Task to complete: Only the lines below, from the one with "privacy policy (838, 234)" through the one with "Statistics (693, 299)", are to be written out, exactly.

Supplied material:
----
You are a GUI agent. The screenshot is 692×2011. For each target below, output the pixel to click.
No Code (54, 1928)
----
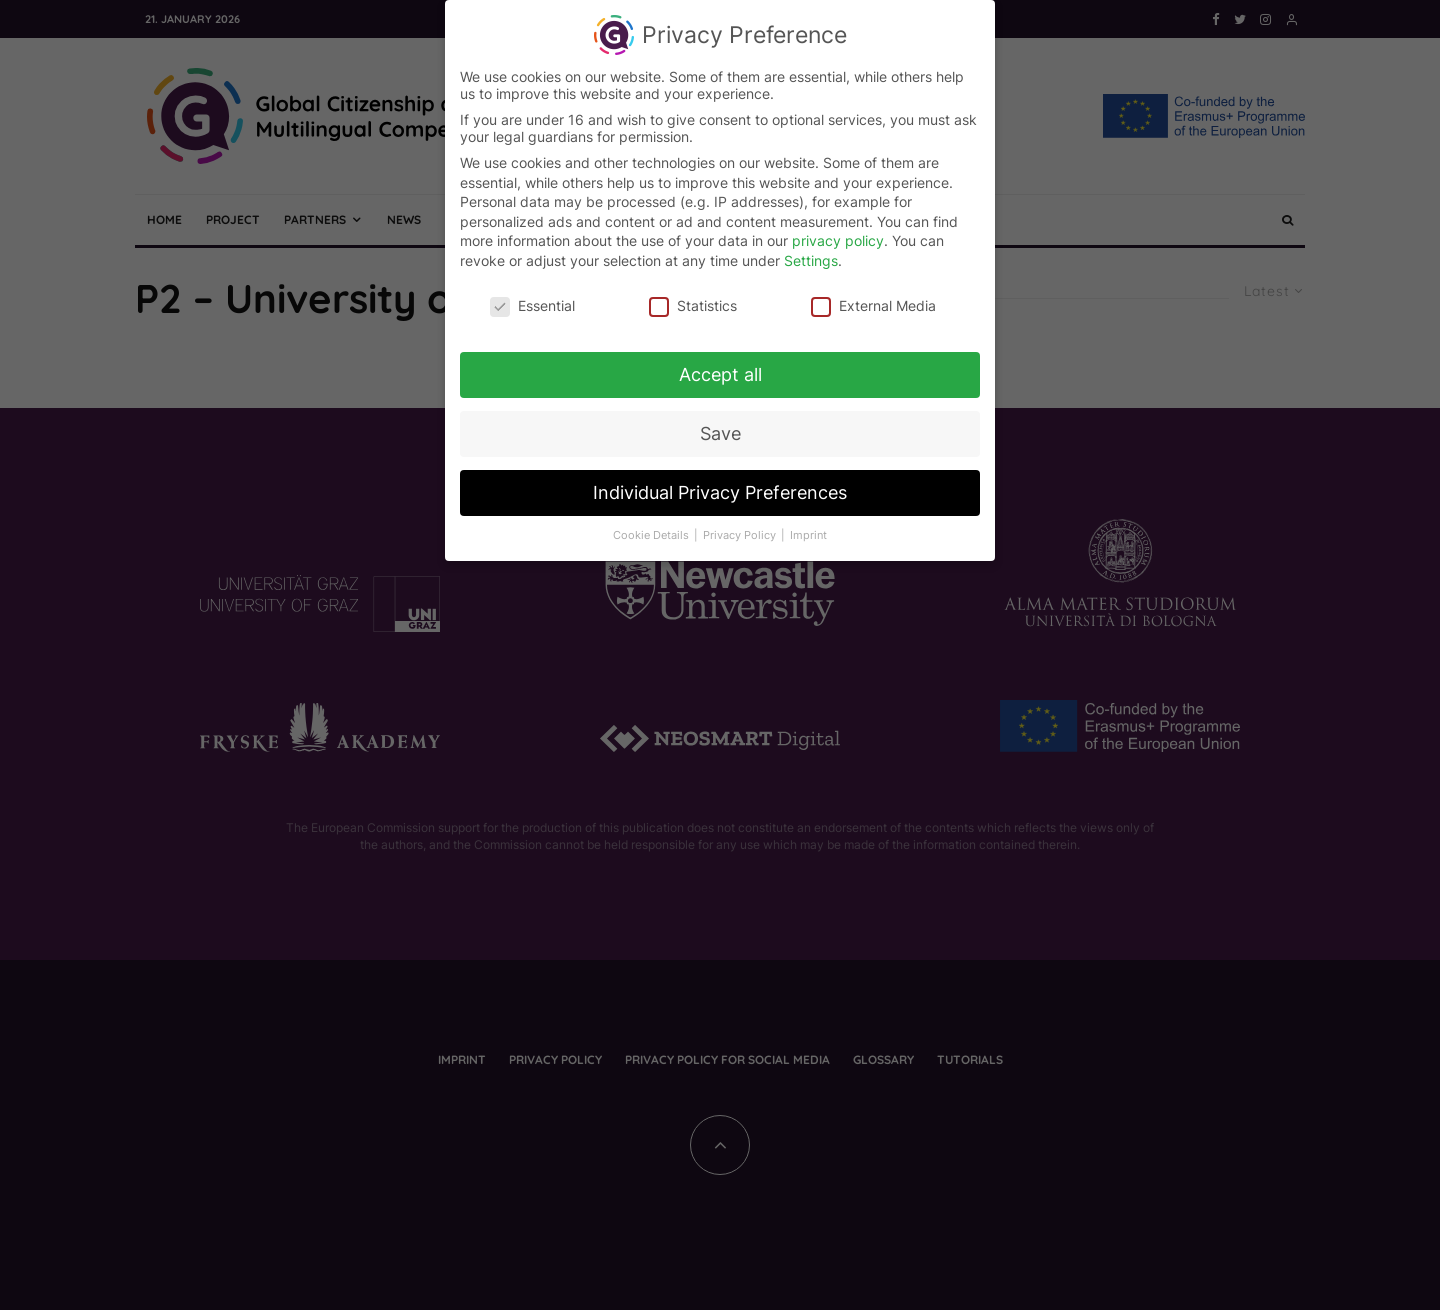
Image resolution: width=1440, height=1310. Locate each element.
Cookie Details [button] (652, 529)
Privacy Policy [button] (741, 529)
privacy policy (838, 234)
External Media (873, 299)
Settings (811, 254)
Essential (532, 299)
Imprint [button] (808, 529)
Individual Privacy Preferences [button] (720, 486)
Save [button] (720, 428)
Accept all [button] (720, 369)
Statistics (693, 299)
----
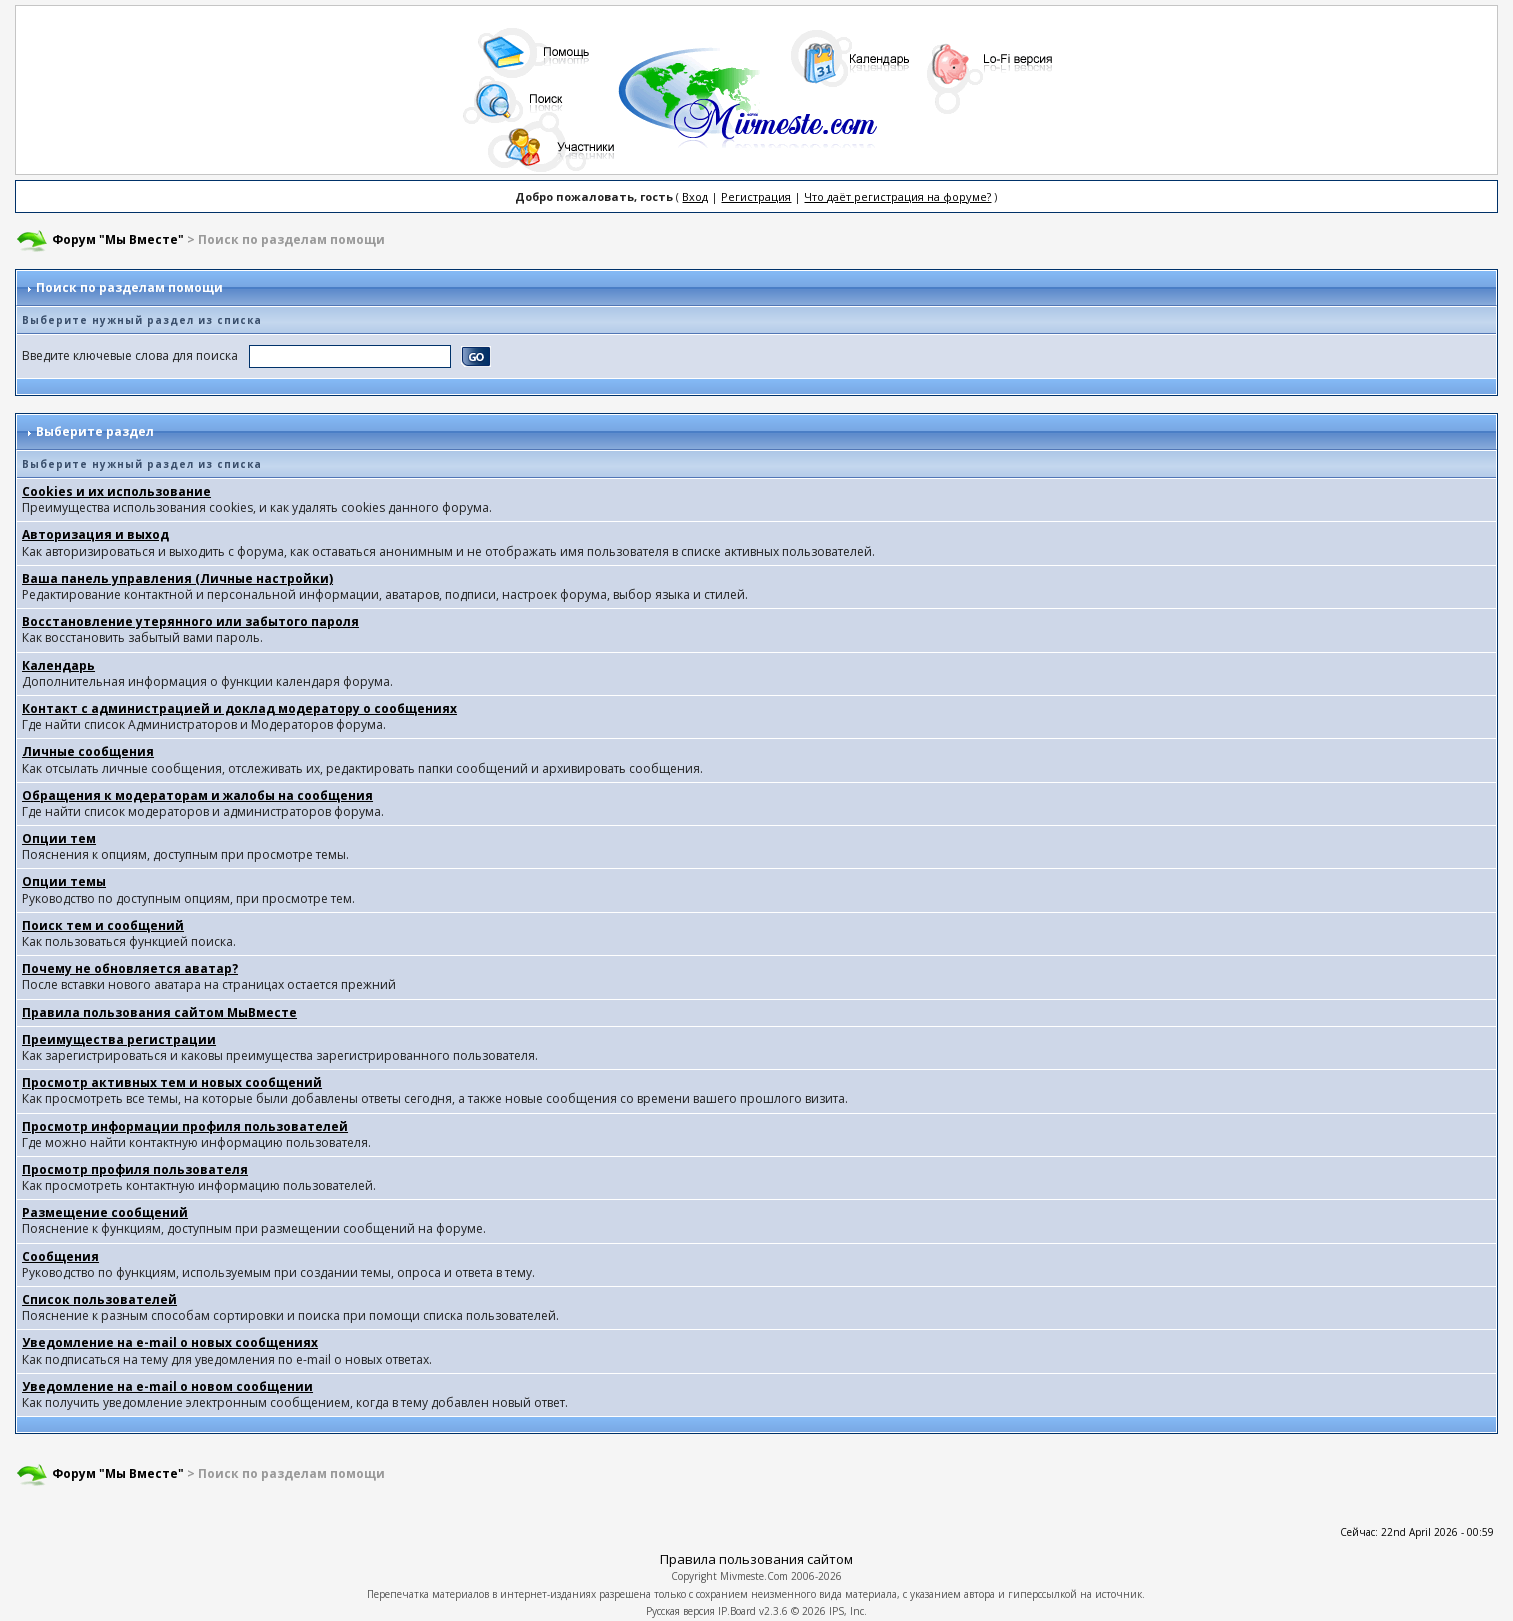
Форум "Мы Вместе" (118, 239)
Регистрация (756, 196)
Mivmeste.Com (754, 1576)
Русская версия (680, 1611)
----
Exercise result:
privacy policy (838, 234)
External Media (873, 299)
Settings (811, 254)
Essential (532, 299)
Imprint [button] (808, 529)
Individual Privacy Preferences [button] (720, 486)
Save [button] (720, 428)
Accept all [button] (720, 369)
Statistics (693, 299)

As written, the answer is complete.